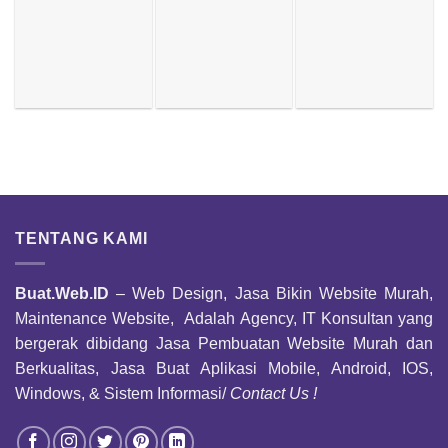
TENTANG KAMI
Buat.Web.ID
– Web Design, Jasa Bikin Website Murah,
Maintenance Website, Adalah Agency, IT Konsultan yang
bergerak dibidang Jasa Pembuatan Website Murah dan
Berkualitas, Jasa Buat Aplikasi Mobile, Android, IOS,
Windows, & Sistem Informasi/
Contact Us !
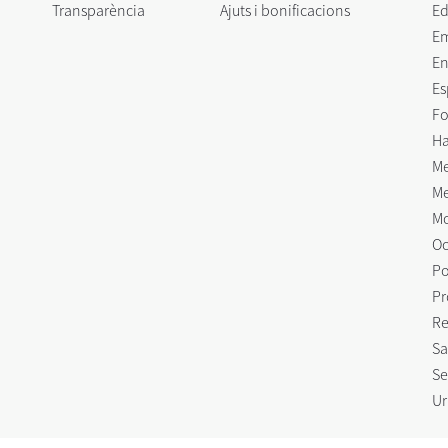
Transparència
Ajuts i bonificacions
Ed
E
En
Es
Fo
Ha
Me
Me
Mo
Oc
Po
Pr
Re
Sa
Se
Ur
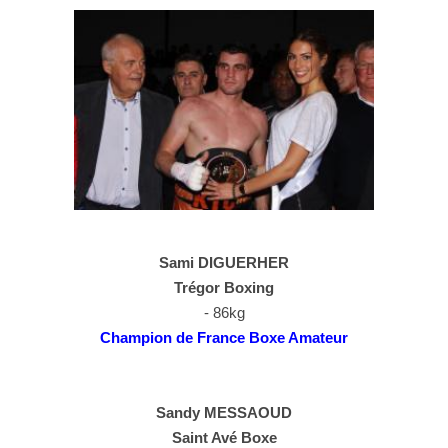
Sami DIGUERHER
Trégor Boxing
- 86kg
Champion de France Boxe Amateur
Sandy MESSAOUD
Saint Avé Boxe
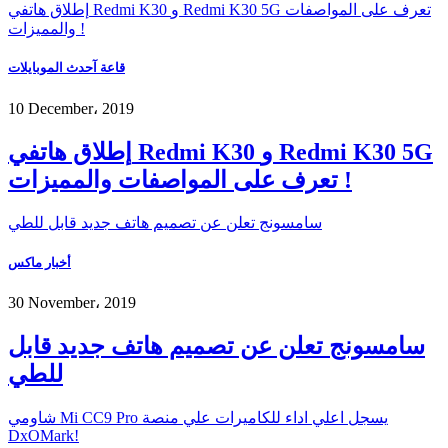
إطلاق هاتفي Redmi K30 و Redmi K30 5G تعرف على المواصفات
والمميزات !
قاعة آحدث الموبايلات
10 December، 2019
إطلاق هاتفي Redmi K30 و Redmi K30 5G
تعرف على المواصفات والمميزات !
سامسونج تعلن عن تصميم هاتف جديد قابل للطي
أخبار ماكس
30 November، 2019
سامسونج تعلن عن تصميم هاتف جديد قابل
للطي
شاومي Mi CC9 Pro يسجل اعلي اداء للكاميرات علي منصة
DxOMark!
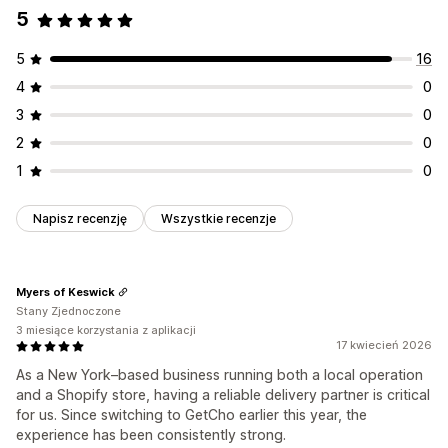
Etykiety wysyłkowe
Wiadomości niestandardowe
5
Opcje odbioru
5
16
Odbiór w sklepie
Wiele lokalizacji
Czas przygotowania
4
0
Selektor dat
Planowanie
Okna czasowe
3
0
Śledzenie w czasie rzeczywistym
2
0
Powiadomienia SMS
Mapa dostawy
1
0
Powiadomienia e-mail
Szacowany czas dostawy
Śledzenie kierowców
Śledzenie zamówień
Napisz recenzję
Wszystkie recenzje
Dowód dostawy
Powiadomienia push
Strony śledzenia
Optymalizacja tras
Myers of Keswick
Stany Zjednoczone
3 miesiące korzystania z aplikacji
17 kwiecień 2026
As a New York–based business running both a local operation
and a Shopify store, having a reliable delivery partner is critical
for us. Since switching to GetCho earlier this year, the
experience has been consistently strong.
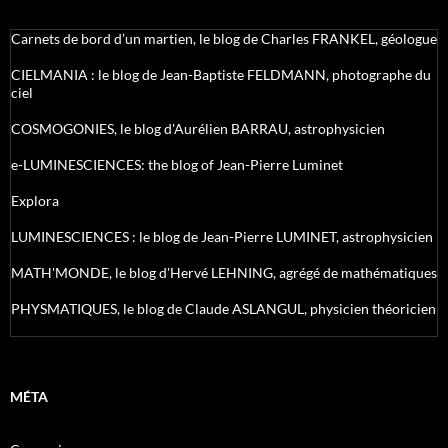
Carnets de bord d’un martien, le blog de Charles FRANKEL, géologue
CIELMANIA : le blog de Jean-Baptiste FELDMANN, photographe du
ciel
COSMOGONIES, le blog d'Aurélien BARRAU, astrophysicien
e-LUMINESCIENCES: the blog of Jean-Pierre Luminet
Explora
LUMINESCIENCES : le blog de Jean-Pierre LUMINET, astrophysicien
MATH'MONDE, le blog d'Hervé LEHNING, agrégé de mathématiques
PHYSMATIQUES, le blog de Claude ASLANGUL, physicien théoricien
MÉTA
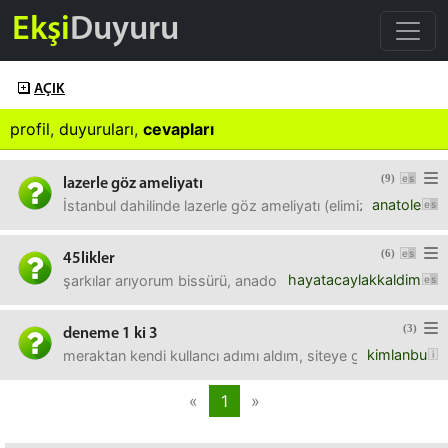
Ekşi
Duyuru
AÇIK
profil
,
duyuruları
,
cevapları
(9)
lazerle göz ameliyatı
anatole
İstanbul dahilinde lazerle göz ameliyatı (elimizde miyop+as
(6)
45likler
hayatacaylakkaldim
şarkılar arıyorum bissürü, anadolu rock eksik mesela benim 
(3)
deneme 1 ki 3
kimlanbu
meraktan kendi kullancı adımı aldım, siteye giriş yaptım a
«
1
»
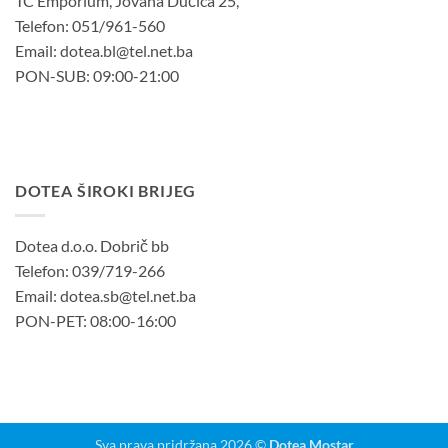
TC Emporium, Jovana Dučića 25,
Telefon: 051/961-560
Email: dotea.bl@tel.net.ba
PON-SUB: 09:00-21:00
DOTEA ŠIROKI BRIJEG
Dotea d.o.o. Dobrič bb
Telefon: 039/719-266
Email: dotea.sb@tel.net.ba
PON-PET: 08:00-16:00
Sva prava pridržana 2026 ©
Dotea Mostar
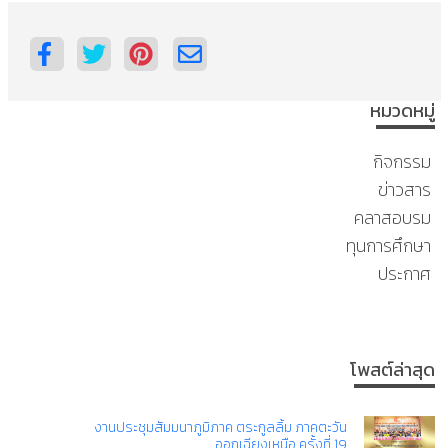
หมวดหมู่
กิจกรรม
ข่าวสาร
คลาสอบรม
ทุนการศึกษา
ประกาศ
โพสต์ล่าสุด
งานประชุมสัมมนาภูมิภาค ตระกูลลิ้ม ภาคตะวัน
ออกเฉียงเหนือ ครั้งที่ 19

> [EXERCISE INSTRUCTIONS]:
When you transcribe the lines above, keep every word exact but leave the pictures behind.

> [COMPLETED EXERCISE]:
TENTANG KAMI
Buat.Web.ID
– Web Design, Jasa Bikin Website Murah,
Maintenance Website, Adalah Agency, IT Konsultan yang
bergerak dibidang Jasa Pembuatan Website Murah dan
Berkualitas, Jasa Buat Aplikasi Mobile, Android, IOS,
Windows, & Sistem Informasi/
Contact Us !
Transparència
Ajuts i bonificacions
Ed
E
En
Es
Fo
Ha
Me
Me
Mo
Oc
Po
Pr
Re
Sa
Se
Ur
Sami DIGUERHER
Trégor Boxing
- 86kg
Champion de France Boxe Amateur
Sandy MESSAOUD
Saint Avé Boxe
إطلاق هاتفي Redmi K30 و Redmi K30 5G تعرف على المواصفات
والمميزات !
قاعة آحدث الموبايلات
10 December، 2019
إطلاق هاتفي Redmi K30 و Redmi K30 5G
تعرف على المواصفات والمميزات !
سامسونج تعلن عن تصميم هاتف جديد قابل للطي
أخبار ماكس
30 November، 2019
سامسونج تعلن عن تصميم هاتف جديد قابل
للطي
شاومي Mi CC9 Pro يسجل اعلي اداء للكاميرات علي منصة
DxOMark!
Etykiety wysyłkowe
Wiadomości niestandardowe
5
Opcje odbioru
5
16
Odbiór w sklepie
Wiele lokalizacji
Czas przygotowania
4
0
Selektor dat
Planowanie
Okna czasowe
3
0
Śledzenie w czasie rzeczywistym
2
0
Powiadomienia SMS
Mapa dostawy
1
0
Powiadomienia e-mail
Szacowany czas dostawy
Śledzenie kierowców
Śledzenie zamówień
Napisz recenzję
Wszystkie recenzje
Dowód dostawy
Powiadomienia push
Strony śledzenia
Optymalizacja tras
Myers of Keswick
Stany Zjednoczone
3 miesiące korzystania z aplikacji
17 kwiecień 2026
As a New York–based business running both a local operation
and a Shopify store, having a reliable delivery partner is critical
for us. Since switching to GetCho earlier this year, the
experience has been consistently strong.
Carnets de bord d’un martien, le blog de Charles FRANKEL, géologue
CIELMANIA : le blog de Jean-Baptiste FELDMANN, photographe du
ciel
COSMOGONIES, le blog d'Aurélien BARRAU, astrophysicien
e-LUMINESCIENCES: the blog of Jean-Pierre Luminet
Explora
LUMINESCIENCES : le blog de Jean-Pierre LUMINET, astrophysicien
MATH'MONDE, le blog d'Hervé LEHNING, agrégé de mathématiques
PHYSMATIQUES, le blog de Claude ASLANGUL, physicien théoricien
MÉTA
Ekşi
Duyuru
AÇIK
profil
,
duyuruları
,
cevapları
(9)
lazerle göz ameliyatı
anatole
İstanbul dahilinde lazerle göz ameliyatı (elimizde miyop+as
(6)
45likler
hayatacaylakkaldim
şarkılar arıyorum bissürü, anadolu rock eksik mesela benim 
(3)
deneme 1 ki 3
kimlanbu
meraktan kendi kullancı adımı aldım, siteye giriş yaptım a
«
1
»
TC Emporium, Jovana Dučića 25,
Telefon: 051/961-560
Email: dotea.bl@tel.net.ba
PON-SUB: 09:00-21:00
DOTEA ŠIROKI BRIJEG
Dotea d.o.o. Dobrič bb
Telefon: 039/719-266
Email: dotea.sb@tel.net.ba
PON-PET: 08:00-16:00
Sva prava pridržana 2026 ©
Dotea Mostar
หมวดหมู่
กิจกรรม
ข่าวสาร
คลาสอบรม
ทุนการศึกษา
ประกาศ
โพสต์ล่าสุด
งานประชุมสัมมนาภูมิภาค ตระกูลลิ้ม ภาคตะวัน
ออกเฉียงเหนือ ครั้งที่ 19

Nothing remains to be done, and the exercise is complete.